Paul Revere cleverly used propaganda to help spark the American Revolution.
A trio of Laurel Middle School students made their case for Revere's actions in a documentary they premiered on Saturday morning at the National History Day contest at Montana State University Billings.
The 10-minute piece was one of five documentaries presented to judges by middle and high school students at the regional competition.
About 60 students from Billings Catholic Central High, Lewis and Clark Middle School and Laurel Middle School took part. Regional winners from elsewhere will join the Billings winners at the state contest on April 21 in Helena.
This year, students were asked to base their work on the theme of "Revolution, Reaction, Reform in History."

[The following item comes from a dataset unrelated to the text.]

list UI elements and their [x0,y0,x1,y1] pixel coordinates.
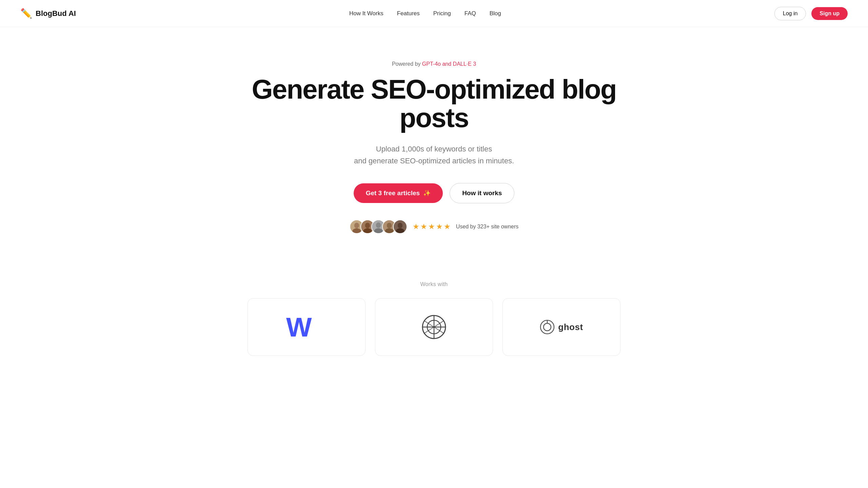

In addition to the documentaries, students could present a museum exhibit, a website or a traditional paper. Exhibits included a painted display that described the political and religious revolution of "Dante's Inferno," and another that detailed the music of the Harlem Renaissance, complete with an old-fashioned radio playing jazzy tunes.
National History Day has two parts to it, said Dr. Tom Rust, history professor at MSUB. Some of the work is done in the classroom, and students have the option of entering their work in the contest.

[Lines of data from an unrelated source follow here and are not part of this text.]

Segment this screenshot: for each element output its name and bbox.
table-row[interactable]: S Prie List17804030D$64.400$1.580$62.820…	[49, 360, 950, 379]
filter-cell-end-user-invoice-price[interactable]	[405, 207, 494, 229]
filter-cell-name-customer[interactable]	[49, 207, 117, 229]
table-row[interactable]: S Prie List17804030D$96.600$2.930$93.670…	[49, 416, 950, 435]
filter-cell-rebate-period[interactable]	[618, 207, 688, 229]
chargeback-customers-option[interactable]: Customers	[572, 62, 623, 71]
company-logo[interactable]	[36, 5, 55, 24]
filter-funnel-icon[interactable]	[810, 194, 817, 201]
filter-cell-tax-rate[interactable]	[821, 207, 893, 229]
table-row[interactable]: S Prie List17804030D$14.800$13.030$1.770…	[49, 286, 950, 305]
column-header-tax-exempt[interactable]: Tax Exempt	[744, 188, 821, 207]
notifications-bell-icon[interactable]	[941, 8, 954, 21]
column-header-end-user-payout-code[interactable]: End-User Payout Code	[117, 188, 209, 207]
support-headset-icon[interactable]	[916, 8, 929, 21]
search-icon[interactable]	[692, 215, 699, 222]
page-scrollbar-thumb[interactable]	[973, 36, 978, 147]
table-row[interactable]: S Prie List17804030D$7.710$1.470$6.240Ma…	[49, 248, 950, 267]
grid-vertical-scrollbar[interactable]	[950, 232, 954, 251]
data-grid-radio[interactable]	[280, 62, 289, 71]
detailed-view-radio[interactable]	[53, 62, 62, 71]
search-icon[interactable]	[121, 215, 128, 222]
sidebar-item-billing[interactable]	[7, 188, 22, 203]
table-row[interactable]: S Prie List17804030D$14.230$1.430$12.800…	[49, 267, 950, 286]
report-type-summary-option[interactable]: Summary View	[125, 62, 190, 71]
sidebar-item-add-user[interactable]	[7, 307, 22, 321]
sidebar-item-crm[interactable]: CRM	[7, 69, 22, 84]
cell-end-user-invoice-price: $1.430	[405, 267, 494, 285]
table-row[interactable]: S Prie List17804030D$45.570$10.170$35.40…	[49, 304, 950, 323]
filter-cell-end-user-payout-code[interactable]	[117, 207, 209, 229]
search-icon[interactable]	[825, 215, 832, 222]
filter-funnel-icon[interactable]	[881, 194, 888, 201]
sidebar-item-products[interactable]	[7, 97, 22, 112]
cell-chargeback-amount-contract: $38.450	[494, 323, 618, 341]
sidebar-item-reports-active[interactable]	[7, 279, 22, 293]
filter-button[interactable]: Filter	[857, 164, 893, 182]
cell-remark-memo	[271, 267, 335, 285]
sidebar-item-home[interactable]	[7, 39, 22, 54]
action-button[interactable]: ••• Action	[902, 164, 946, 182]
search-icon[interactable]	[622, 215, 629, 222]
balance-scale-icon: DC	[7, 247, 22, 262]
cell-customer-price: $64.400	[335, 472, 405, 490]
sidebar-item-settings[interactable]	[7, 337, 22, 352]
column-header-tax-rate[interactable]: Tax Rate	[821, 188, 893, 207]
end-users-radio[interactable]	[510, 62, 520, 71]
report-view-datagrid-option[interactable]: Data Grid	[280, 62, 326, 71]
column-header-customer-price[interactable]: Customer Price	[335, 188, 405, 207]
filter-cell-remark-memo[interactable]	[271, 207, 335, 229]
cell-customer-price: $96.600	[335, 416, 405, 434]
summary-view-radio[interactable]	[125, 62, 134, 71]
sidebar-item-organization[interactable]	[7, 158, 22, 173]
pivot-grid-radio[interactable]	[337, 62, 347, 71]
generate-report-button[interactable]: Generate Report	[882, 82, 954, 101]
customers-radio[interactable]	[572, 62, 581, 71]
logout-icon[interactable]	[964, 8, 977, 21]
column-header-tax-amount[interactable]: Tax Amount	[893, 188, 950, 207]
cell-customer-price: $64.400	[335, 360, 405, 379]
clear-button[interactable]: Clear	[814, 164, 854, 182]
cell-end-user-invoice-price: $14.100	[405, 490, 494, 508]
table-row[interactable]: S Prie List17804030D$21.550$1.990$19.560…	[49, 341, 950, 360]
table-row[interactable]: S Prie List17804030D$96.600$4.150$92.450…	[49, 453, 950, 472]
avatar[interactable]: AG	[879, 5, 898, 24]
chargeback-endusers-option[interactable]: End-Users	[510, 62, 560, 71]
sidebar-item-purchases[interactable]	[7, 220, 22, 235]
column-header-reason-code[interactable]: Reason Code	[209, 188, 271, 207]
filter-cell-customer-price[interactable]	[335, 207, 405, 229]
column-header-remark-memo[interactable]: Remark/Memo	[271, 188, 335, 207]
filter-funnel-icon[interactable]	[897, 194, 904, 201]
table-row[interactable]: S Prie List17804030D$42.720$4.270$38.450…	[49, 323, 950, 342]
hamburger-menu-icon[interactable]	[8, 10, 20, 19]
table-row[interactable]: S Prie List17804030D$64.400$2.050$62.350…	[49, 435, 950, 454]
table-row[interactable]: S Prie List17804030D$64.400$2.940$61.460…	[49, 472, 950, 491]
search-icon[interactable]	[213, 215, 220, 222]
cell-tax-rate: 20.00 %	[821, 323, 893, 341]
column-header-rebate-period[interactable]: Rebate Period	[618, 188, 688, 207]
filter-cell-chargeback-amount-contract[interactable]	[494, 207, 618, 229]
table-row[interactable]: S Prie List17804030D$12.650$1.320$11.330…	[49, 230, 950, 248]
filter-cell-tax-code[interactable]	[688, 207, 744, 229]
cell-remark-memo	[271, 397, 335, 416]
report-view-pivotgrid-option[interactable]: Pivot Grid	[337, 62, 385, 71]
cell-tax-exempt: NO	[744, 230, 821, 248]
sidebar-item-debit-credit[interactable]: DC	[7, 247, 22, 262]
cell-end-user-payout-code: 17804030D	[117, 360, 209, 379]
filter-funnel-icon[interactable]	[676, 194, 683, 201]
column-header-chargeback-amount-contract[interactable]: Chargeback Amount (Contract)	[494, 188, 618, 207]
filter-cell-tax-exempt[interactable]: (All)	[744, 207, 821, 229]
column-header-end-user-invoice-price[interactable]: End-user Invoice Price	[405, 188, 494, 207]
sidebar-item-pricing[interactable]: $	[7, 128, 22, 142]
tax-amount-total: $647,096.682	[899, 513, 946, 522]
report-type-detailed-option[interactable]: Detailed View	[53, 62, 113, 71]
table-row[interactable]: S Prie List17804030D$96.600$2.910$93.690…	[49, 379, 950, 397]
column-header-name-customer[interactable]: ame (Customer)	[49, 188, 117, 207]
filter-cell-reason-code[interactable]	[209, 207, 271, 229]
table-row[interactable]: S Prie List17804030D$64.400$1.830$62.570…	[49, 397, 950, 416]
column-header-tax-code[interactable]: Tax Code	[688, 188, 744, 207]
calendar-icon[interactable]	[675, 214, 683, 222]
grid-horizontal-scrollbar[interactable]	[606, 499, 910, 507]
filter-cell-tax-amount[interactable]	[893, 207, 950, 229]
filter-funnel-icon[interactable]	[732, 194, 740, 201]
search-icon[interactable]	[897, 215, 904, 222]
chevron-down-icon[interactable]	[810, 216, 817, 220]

"We have about 1,500 students statewide that are doing this in the classroom, but not all participate in the contest," he said. "The contest adds a nice incentive."
The nationwide program, Rust said, is aimed at nurturing interest in historical research and comprehension among students in grades six through 12. In Montana, National History Day lapsed for about 20 years before Rust resurrected it four years ago.

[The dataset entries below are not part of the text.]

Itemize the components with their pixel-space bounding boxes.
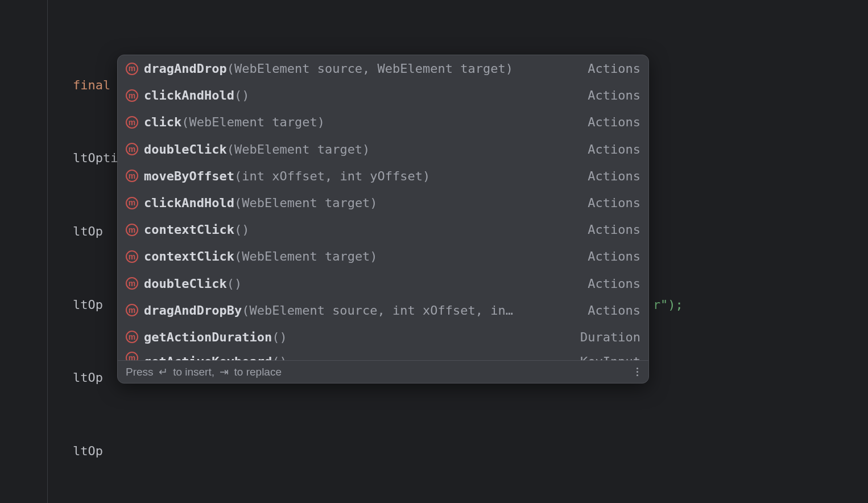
suggestion-item[interactable]: m dragAndDropBy(WebElement source, int x… xyxy=(118,297,648,324)
suggestion-item[interactable]: m getActionDuration() Duration xyxy=(118,324,648,351)
method-icon: m xyxy=(126,304,138,316)
return-type: Actions xyxy=(588,139,640,159)
return-type: Actions xyxy=(588,246,640,266)
method-icon: m xyxy=(126,197,138,209)
method-icon: m xyxy=(126,63,138,75)
return-type: Actions xyxy=(588,220,640,240)
return-type: Actions xyxy=(588,85,640,105)
method-icon: m xyxy=(126,224,138,236)
return-type: Actions xyxy=(588,112,640,132)
suggestion-item[interactable]: m click(WebElement target) Actions xyxy=(118,109,648,135)
method-icon: m xyxy=(126,277,138,290)
code-line: ltOp xyxy=(43,439,868,464)
method-icon: m xyxy=(126,89,138,102)
method-icon: m xyxy=(126,331,138,343)
suggestion-item[interactable]: m moveByOffset(int xOffset, int yOffset)… xyxy=(118,163,648,189)
suggestion-item[interactable]: m dragAndDrop(WebElement source, WebElem… xyxy=(118,55,648,82)
autocomplete-popup: m dragAndDrop(WebElement source, WebElem… xyxy=(117,55,649,384)
return-type: KeyInput xyxy=(580,352,640,360)
suggestion-item[interactable]: m doubleClick() Actions xyxy=(118,270,648,297)
suggestion-item[interactable]: m clickAndHold(WebElement target) Action… xyxy=(118,189,648,216)
popup-footer: Press ↵ to insert, ⇥ to replace xyxy=(118,360,648,383)
method-icon: m xyxy=(126,143,138,155)
return-type: Actions xyxy=(588,193,640,213)
return-type: Actions xyxy=(588,274,640,294)
suggestion-item[interactable]: m getActiveKeyboard() KeyInput xyxy=(118,351,648,360)
return-type: Actions xyxy=(588,166,640,186)
method-icon: m xyxy=(126,116,138,129)
suggestion-item[interactable]: m clickAndHold() Actions xyxy=(118,82,648,109)
suggestion-list[interactable]: m dragAndDrop(WebElement source, WebElem… xyxy=(118,55,648,360)
suggestion-item[interactable]: m contextClick(WebElement target) Action… xyxy=(118,243,648,270)
method-icon: m xyxy=(126,250,138,263)
return-type: Duration xyxy=(580,327,640,347)
return-type: Actions xyxy=(588,59,640,79)
return-type: Actions xyxy=(588,300,640,320)
suggestion-item[interactable]: m contextClick() Actions xyxy=(118,216,648,243)
suggestion-item[interactable]: m doubleClick(WebElement target) Actions xyxy=(118,136,648,163)
method-icon: m xyxy=(126,170,138,182)
hint-text: Press ↵ to insert, ⇥ to replace xyxy=(126,365,282,378)
more-options-icon[interactable] xyxy=(634,365,640,378)
method-icon: m xyxy=(126,352,138,360)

The first year brought two schools and 30 students.
"Last year at state we had 168 students," Rust said. "That's not counting everyone who did a project and didn't compete or didn't go to state."
One student from each state will have his or her exhibit on display for one day at the Smithsonian Museum of American History. The top two in each category from both the high school and middle school divisions at the state event will be eligible to take part in the national competition during the second week in June.
"And from each level you can revise your project, based on feedback from the judges," Rust said. "So it's not one and done. You can constantly be honing your skills each time and, in my opinion, that's the best part of it."
Laurel middle-schoolers Paige Hodges, Courtney Hallock and Taylor Ludwig spent the first quarter of the school year researching Paul Revere and his role in inciting the American Revolution. It took them another couple of months to create the documentary.
They showed the video and then answered questions for a trio of the judges. The piece talked about an etching Revere did based on the Boston Massacre that tweaked a few details of the actual event.
He turned an African-American lying on the ground into a white man, the girls said, to garner more of the colonists' sympathy. He changed the name of the Royal Custom House into Butcher Hall.
And he drew British soldier Capt. Thomas Preston as a "villainous character," they said, even though Preston didn't give the order to fire on the civilians.
"It was a catalyst for the fight for independence," Courtney said.
The girls decided to look into that particular incident, Paige told the judges, because their teacher, Amy Caldeira, showed them the drawing "and we wanted to see what was in the picture that made people want to fight."
Caldeira, who brought nine students for the first time to the National History Day, said she hopes to increase that number next year.
"It helps them to learn research, which I think is the biggest part," Caldeira said.
It also inspires the students to go more in-depth into topics that interest them. The students also find out how to approach historical study.
"It helped them learn that you can have a thesis and it can change," Caldeira said. "If it's not following what you thought at first, it's OK to change your ideas about something."
Shane Fairbanks, who teaches European and U.S. history at Central High, has been part of National History Day since Rust resurrected it.
"I love it, I think it's a great learning opportunity," Fairbanks said.
Some of his students have gone onto the national competition, and they truly become experts in their areas of study.
"There's time in our class discussions where we'll get to one of their topics and I will say ‘Hey, you take over,' and they will start talking about what they know, and they really like that," Fairbanks said.